▶ Entries supplied:

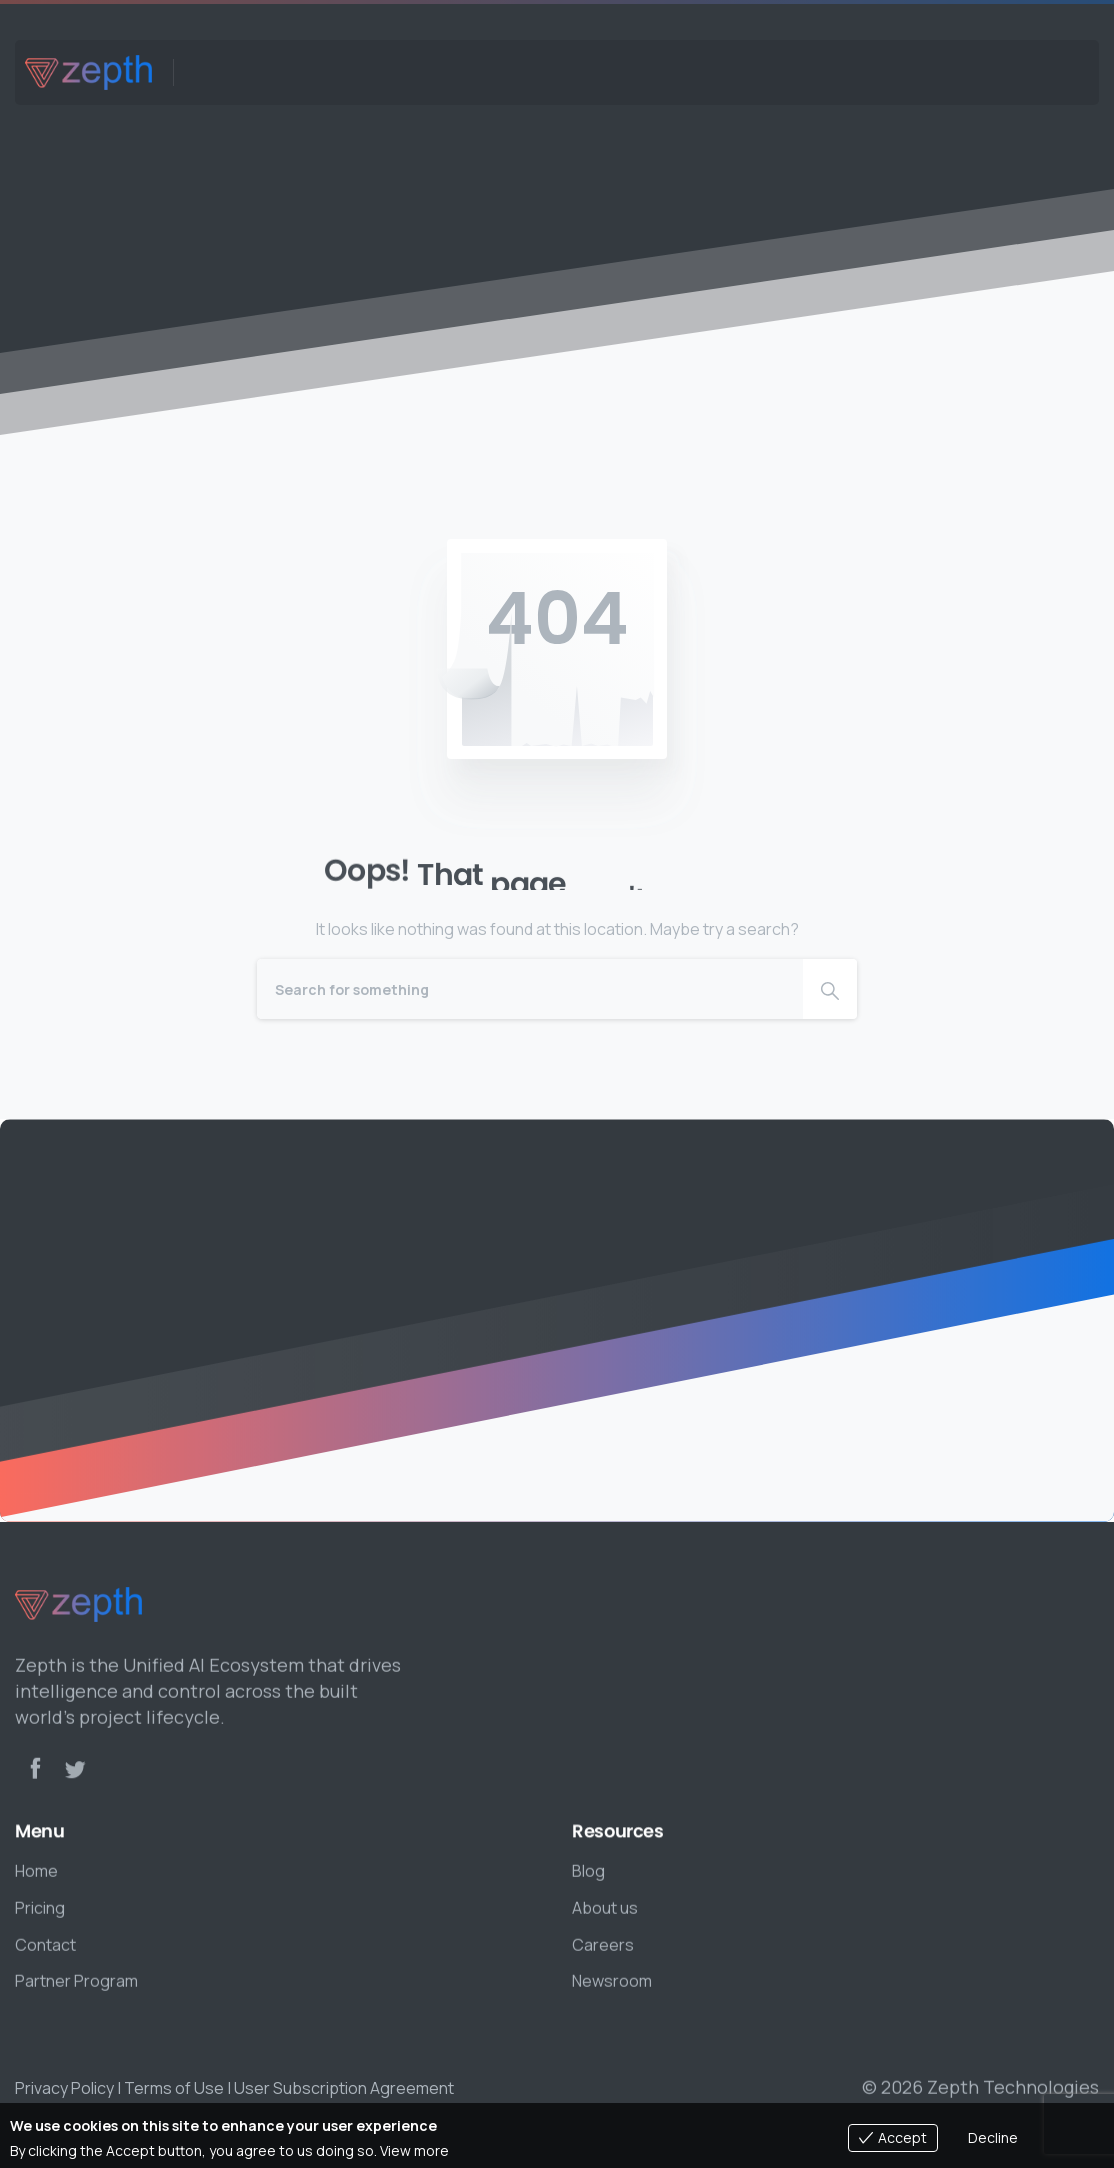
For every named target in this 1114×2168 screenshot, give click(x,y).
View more (414, 2150)
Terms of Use (174, 2088)
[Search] (530, 989)
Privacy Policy (64, 2088)
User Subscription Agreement (344, 2088)
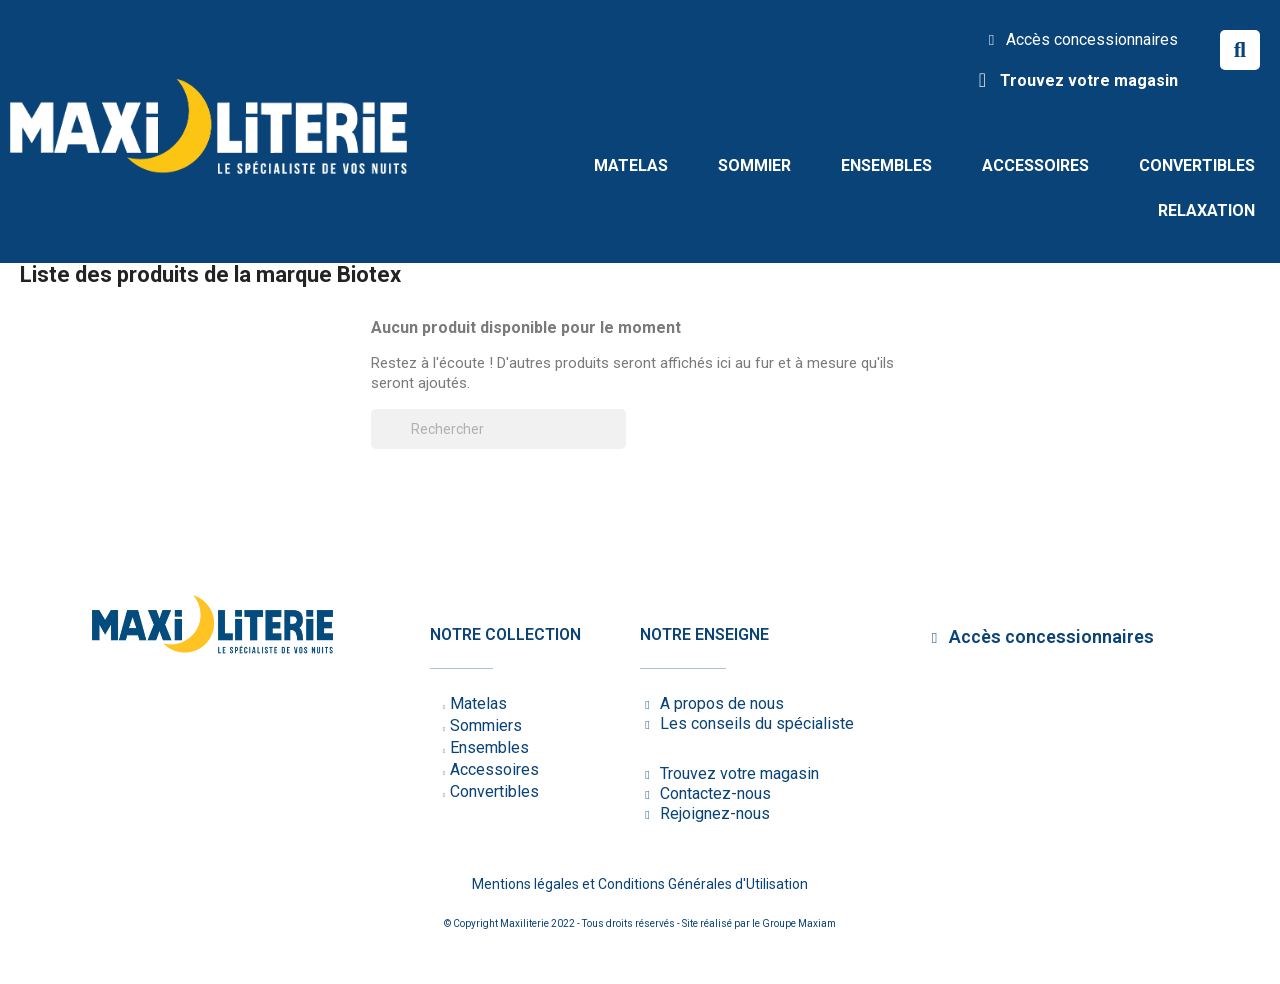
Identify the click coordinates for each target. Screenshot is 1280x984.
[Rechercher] (498, 429)
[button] (1240, 50)
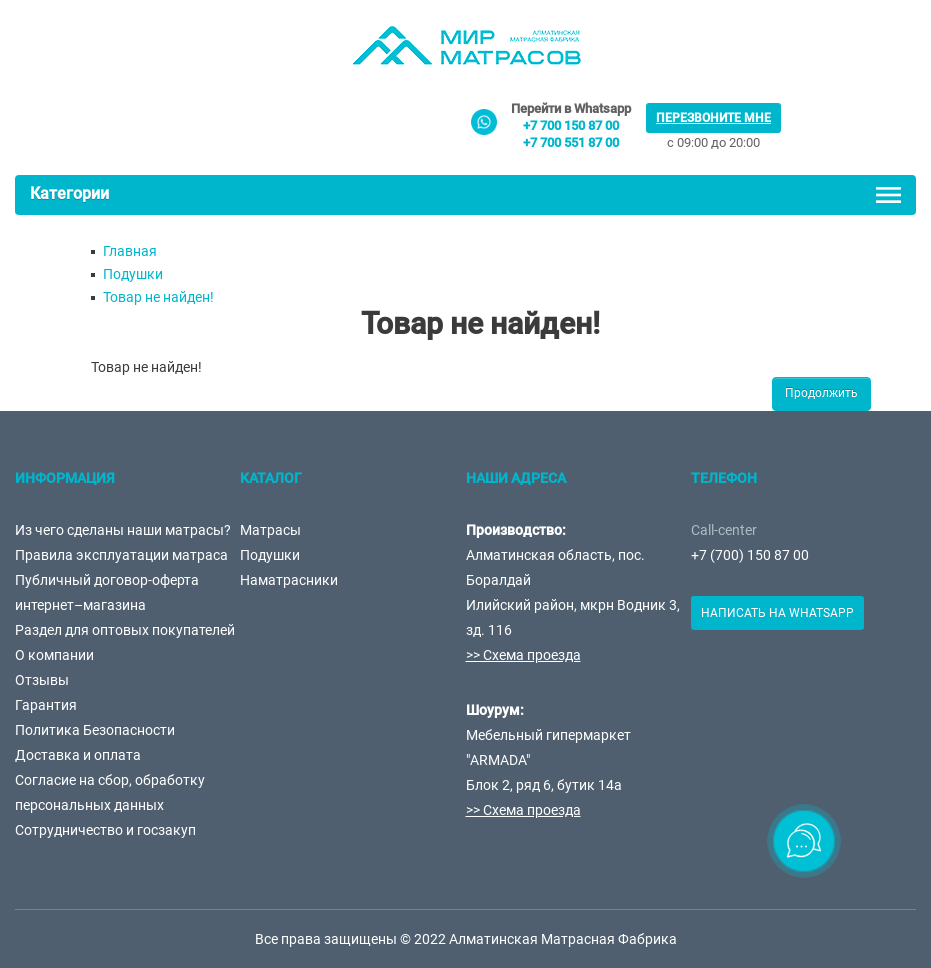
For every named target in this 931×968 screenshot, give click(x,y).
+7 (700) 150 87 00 (750, 555)
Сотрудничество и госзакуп (105, 830)
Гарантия (46, 705)
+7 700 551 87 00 (571, 142)
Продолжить (821, 393)
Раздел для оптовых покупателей (125, 630)
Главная (130, 251)
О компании (54, 655)
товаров (831, 124)
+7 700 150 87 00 (571, 125)
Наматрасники (289, 580)
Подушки (133, 274)
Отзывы (42, 680)
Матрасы (270, 530)
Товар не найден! (158, 297)
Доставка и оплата (78, 755)
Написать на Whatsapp (777, 613)
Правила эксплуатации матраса (121, 555)
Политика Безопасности (95, 730)
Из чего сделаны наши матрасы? (123, 530)
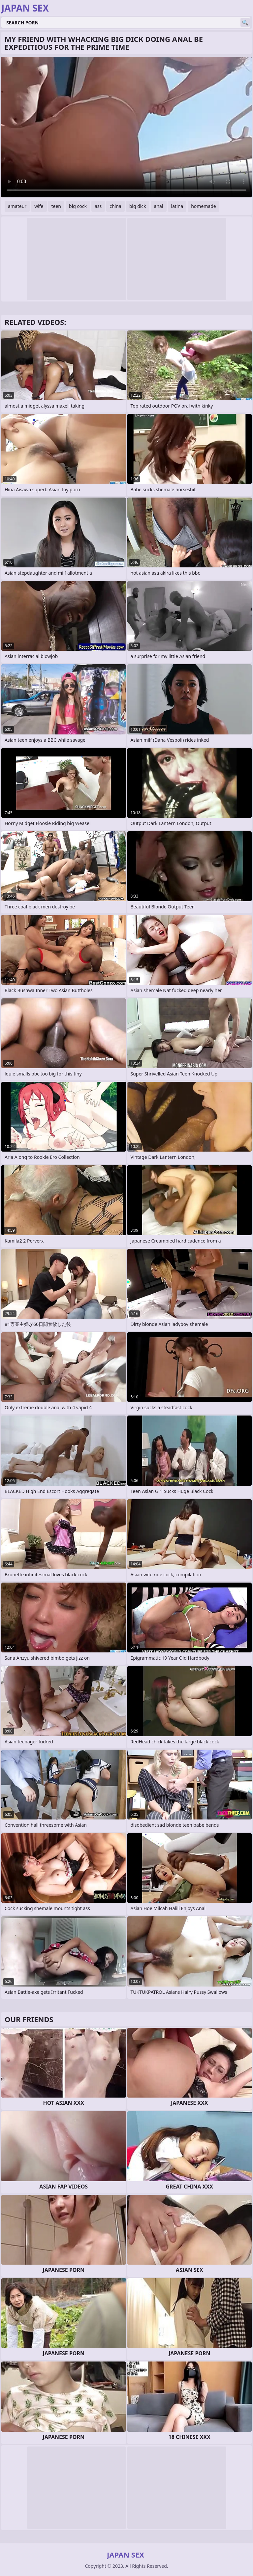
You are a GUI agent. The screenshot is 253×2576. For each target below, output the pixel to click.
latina (177, 206)
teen (56, 206)
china (115, 206)
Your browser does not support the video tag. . (126, 127)
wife (38, 206)
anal (158, 206)
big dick (137, 206)
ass (98, 206)
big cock (78, 206)
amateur (17, 206)
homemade (203, 206)
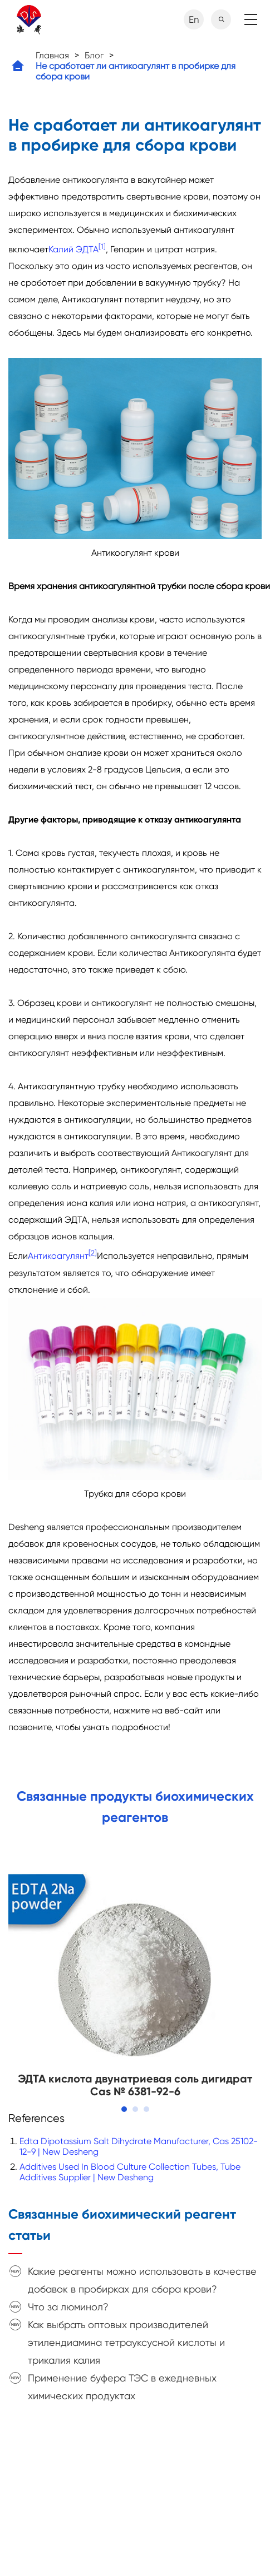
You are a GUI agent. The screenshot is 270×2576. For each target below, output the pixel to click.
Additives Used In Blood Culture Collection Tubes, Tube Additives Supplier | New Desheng (129, 2172)
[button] (124, 2109)
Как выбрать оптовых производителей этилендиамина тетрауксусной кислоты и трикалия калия (126, 2342)
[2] (93, 1253)
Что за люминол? (68, 2307)
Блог (94, 55)
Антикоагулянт (58, 1256)
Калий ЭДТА (73, 249)
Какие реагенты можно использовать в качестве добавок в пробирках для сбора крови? (142, 2280)
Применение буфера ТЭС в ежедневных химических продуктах (122, 2386)
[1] (102, 246)
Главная (52, 55)
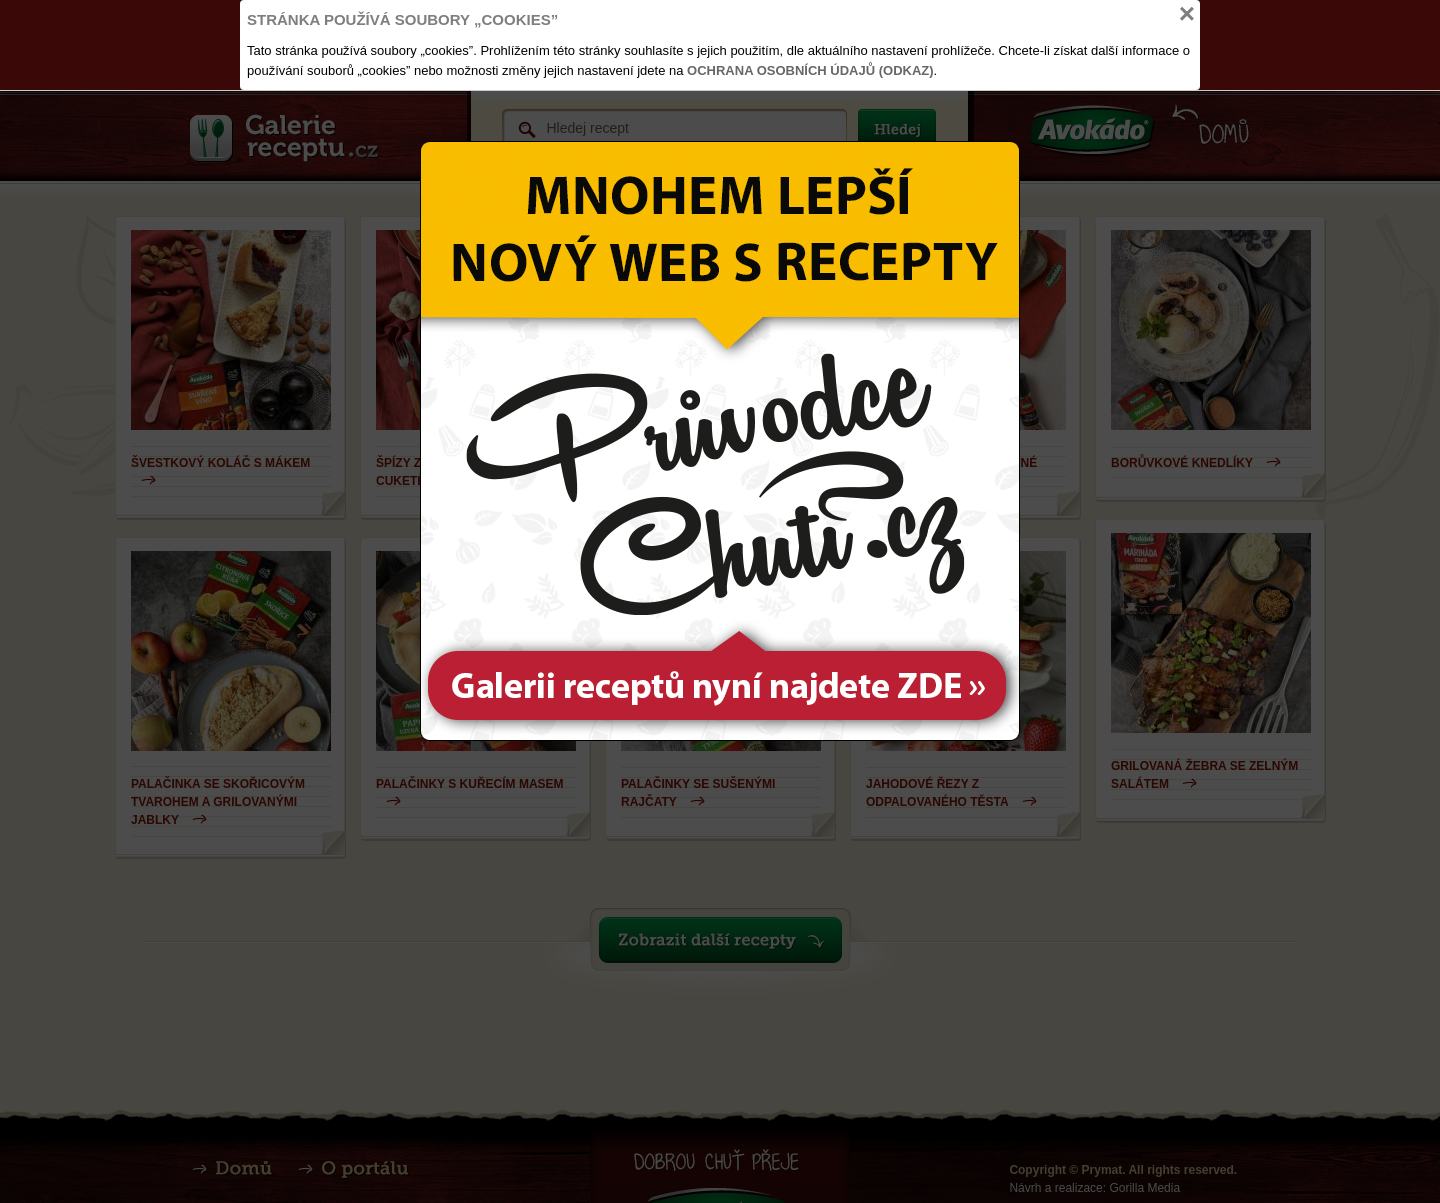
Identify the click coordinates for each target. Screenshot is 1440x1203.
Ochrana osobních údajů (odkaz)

▶ Problem details:
From the first line to the last, reproduce the records above exactly and skip the pictures.

▶ Task response:
For every named target in this 1114×2168 screenshot, give click(x,y).
View more (414, 2150)
Terms of Use (174, 2088)
[Search] (530, 989)
Privacy Policy (64, 2088)
User Subscription Agreement (344, 2088)
Identify the click coordinates for each target. Screenshot is 1280x984.
[Rechercher] (498, 429)
[button] (1240, 50)
For every named target in this 931×968 screenshot, give click(x,y).
+7 (700) 150 87 00 (750, 555)
Сотрудничество и госзакуп (105, 830)
Гарантия (46, 705)
+7 700 551 87 00 (571, 142)
Продолжить (821, 393)
Раздел для оптовых покупателей (125, 630)
Главная (130, 251)
О компании (54, 655)
товаров (831, 124)
+7 700 150 87 00 (571, 125)
Наматрасники (289, 580)
Подушки (133, 274)
Отзывы (42, 680)
Матрасы (270, 530)
Товар не найден! (158, 297)
Доставка и оплата (78, 755)
Написать на Whatsapp (777, 613)
Правила эксплуатации матраса (121, 555)
Политика Безопасности (95, 730)
Из чего сделаны наши матрасы? (123, 530)
You are a GUI agent. The screenshot is 253×2576. For each target below, output the pixel to click.
latina (177, 206)
teen (56, 206)
china (115, 206)
Your browser does not support the video tag. . (126, 127)
wife (38, 206)
anal (158, 206)
big dick (137, 206)
ass (98, 206)
big cock (78, 206)
amateur (17, 206)
homemade (203, 206)
You are a GUI agent. The screenshot is 270×2576. For each target below, output the pixel to click.
Additives Used In Blood Culture Collection Tubes, Tube Additives Supplier | New Desheng (129, 2172)
[button] (124, 2109)
Как выбрать оптовых производителей этилендиамина тетрауксусной кислоты и трикалия калия (126, 2342)
[2] (93, 1253)
Что за люминол? (68, 2307)
Блог (94, 55)
Антикоагулянт (58, 1256)
Калий ЭДТА (73, 249)
Какие реагенты можно использовать в качестве добавок в пробирках для сбора крови? (142, 2280)
Применение буфера ТЭС в ежедневных химических продуктах (122, 2386)
[1] (102, 246)
Главная (52, 55)
Identify the click coordinates for each target. Screenshot is 1440x1203.
Ochrana osobních údajů (odkaz)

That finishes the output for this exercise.